[Saved entries]
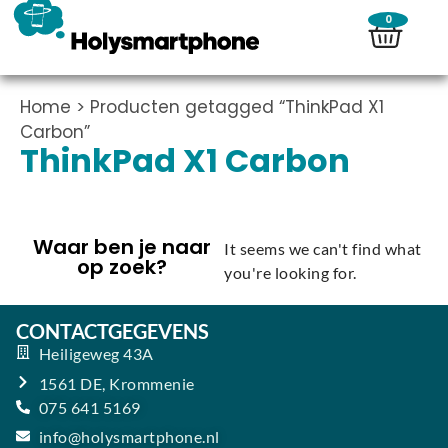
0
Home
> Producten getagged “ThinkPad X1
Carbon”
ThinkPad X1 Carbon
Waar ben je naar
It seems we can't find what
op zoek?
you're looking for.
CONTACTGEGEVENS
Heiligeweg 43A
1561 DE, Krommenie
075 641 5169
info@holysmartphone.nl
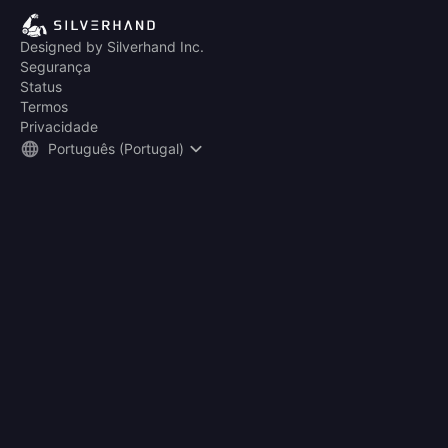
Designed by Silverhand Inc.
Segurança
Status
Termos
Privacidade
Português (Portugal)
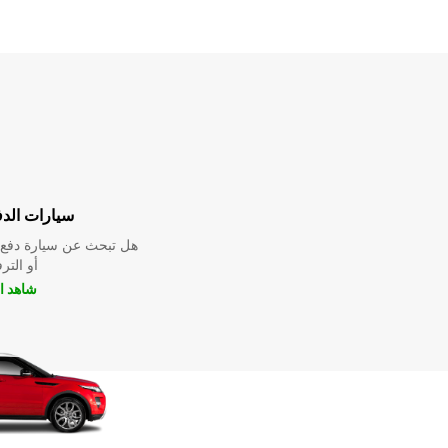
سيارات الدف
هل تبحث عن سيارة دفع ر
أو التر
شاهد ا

- **Problem description**: Your answer must contain the full data, repeated exactly, without pictures.

- **Your solution**:
0
Home
> Producten getagged “ThinkPad X1
Carbon”
ThinkPad X1 Carbon
Waar ben je naar
It seems we can't find what
op zoek?
you're looking for.
CONTACTGEGEVENS
Heiligeweg 43A
1561 DE, Krommenie
075 641 5169
info@holysmartphone.nl
Designed by Silverhand Inc.
Segurança
Status
Termos
Privacidade
Português (Portugal)
سيارات الدف
هل تبحث عن سيارة دفع ر
أو التر
شاهد ا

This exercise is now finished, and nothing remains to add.